SAP Basis critical object : S_SPO_ACT

Definition Authorization to perform actions on spool requests protected with authorization character strings. Use in the system: Only checked if the explicit or implicit value in the authorization attribute field of a spool request is not the same as the user ID of the user accessing it. The authorization is not checked if users access their own unprotected spool requests. Examples: Authorization is checked when users attempt to access the spool request of another user. Authorization is not checked if users attempt to delete their own spool request, and the authorization field in the spool request is either initial or contains the user's ID. The authorization is, therefore, mainly of interest for users who administer spool requests in the output controller. These users must access the spool requests of other users. This requires a S_SPO_ACT (spool: actions) authorization, in addition to the spool administration authorization (S_ADMI_FCD, system functions).

Defined fields

This object consists of the following fields: o Authorization field for spool actions: Operations permitted on protected spool requests. Possible values: o BASE: Check protected spool request in the output controller (determine whether the spool request exists); display request attributes o DISP: Display contents of a protected spool request o ATTR: Change attributes of protected spool request o AUTH: Change authorization value of a protected spool request o PRNT: Output protected request for the first time o REPR: Output protected spool request more than once o REDI: Redirect to another printer (of the same type). The printer should be the same device type. If used with ATTR, redirection to a different type of printer is permitted. o DELE: Manually delete request o USER: Change the owner o SEND: Send a request using SAPoffice o DOWN: Download a request o Value for the authorization check: Authorization value,for which the user is authorized. The authorization value is set in the attributes of the spool request. A user is permitted to perform a spool action if the value stored for this action in the user master matches the value in the authorization field in the spool request. If no value is specified in the authorization field of the spool request, all actions are permitted. An authorization key can be entered at the time a spool request is created, for example when a user selects Print. If no value is specified, the spool system automatically uses the ID of the user A user is always authorized for his or her own user ID and no authorization check takes place in this case. This means that a user can access his or her own spool requests without restriction unless an authorization key is entered that does not match the user ID. Users with the authorization value __USER__ can access all unprotected requests for all users in the client according to the authorized action.
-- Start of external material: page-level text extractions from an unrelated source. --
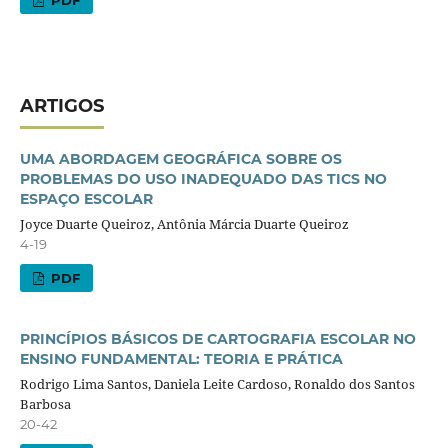
ARTIGOS
UMA ABORDAGEM GEOGRÁFICA SOBRE OS
PROBLEMAS DO USO INADEQUADO DAS TICS NO
ESPAÇO ESCOLAR
Joyce Duarte Queiroz, Antônia Márcia Duarte Queiroz
4-19
PDF
PRINCÍPIOS BÁSICOS DE CARTOGRAFIA ESCOLAR NO
ENSINO FUNDAMENTAL: TEORIA E PRÁTICA
Rodrigo Lima Santos, Daniela Leite Cardoso, Ronaldo dos Santos
Barbosa
20-42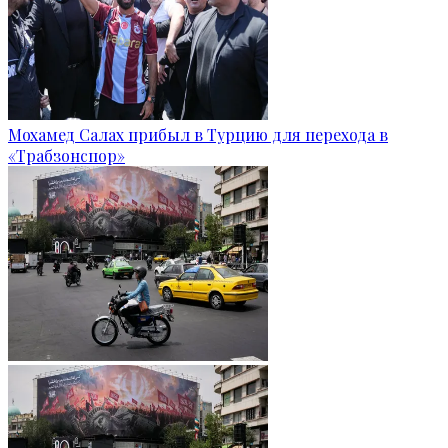
Мохамед Салах прибыл в Турцию для перехода в
«Трабзонспор»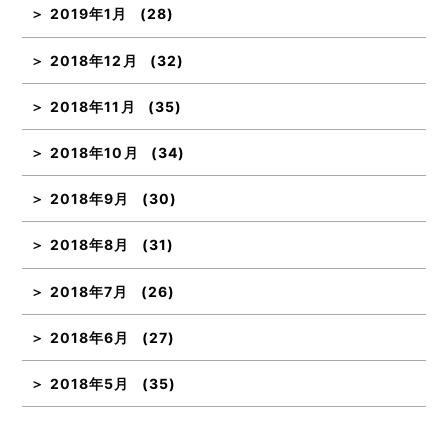
2019年1月
(28)
2018年12月
(32)
2018年11月
(35)
2018年10月
(34)
2018年9月
(30)
2018年8月
(31)
2018年7月
(26)
2018年6月
(27)
2018年5月
(35)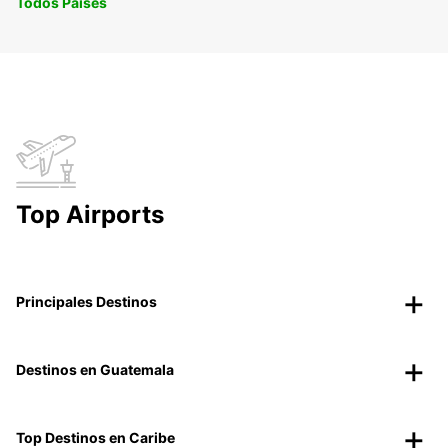
Todos Paises
Top Airports
Principales Destinos
Destinos en Guatemala
Top Destinos en Caribe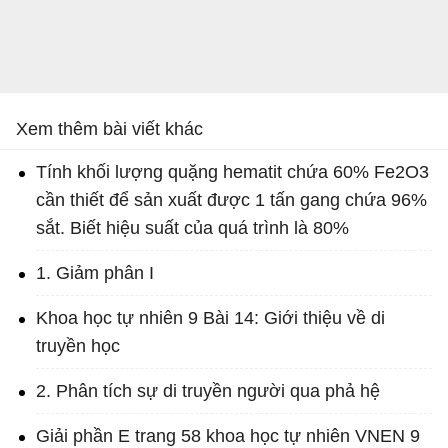
Xem thêm bài viết khác
Tính khối lượng quặng hematit chứa 60% Fe2O3
cần thiết để sản xuất được 1 tấn gang chứa 96%
sắt. Biết hiệu suất của quá trình là 80%
1. Giảm phân I
Khoa học tự nhiên 9 Bài 14: Giới thiệu về di
truyền học
2. Phân tích sự di truyền người qua phả hệ
Giải phần E trang 58 khoa học tự nhiên VNEN 9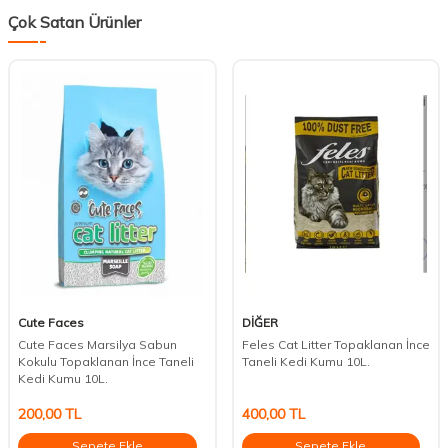
Çok Satan Ürünler
Cute Faces
DİĞER
Cute Faces Marsilya Sabun
Feles Cat Litter Topaklanan İnce
Kokulu Topaklanan İnce Taneli
Taneli Kedi Kumu 10L.
Kedi Kumu 10L.
200,00
TL
400,00
TL
Sepete Ekle
Sepete Ekle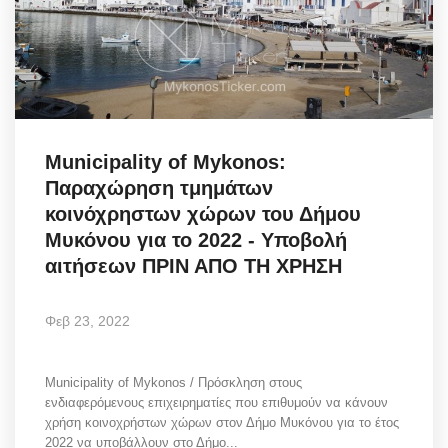
Municipality of Mykonos:
Παραχώρηση τμημάτων
κοινόχρηστων χώρων του Δήμου
Μυκόνου για το 2022 - Υποβολή
αιτήσεων ΠΡΙΝ ΑΠΟ ΤΗ ΧΡΗΣΗ
Φεβ 23, 2022
Municipality of Mykonos / Πρόσκληση στους
ενδιαφερόμενους επιχειρηματίες που επιθυμούν να κάνουν
χρήση κοινοχρήστων χώρων στον Δήμο Μυκόνου για το έτος
2022 να υποβάλλουν στο Δήμο...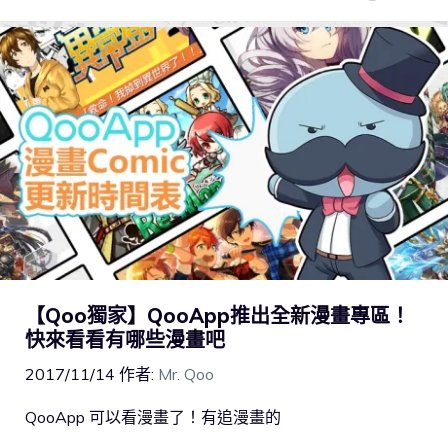
【Qoo獨家】QooApp推出全新漫畫專區！
快來看看有哪些漫畫吧
2017/11/14
作者:
Mr. Qoo
QooApp 可以看漫畫了！有追漫畫的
This authorization value is pre-defined and has the special meaning described. It can no longer be used for other purposes. Examples With this authorization, a user can reprint all requests with an authorization value beginning with FI. Field Value Authorization field for REPR spool actions Value for FI* authorization check

Dependencies

An additional authorization for S_SPO_DEV (spool: device authorizations) for at least one printer is always required for the physical output of a spool request.



SAP Basis Critical Object : S_SPO_DEV Definition Authorization to use a specific printer or other output device. Defined fields The object consists of the field Spool: Output device. In this field, enter the SAP names of the output devices for which a user is to be authorized. Example The value "LT*" authorizes a user to use all printers with beginning with "LT" in spool administration.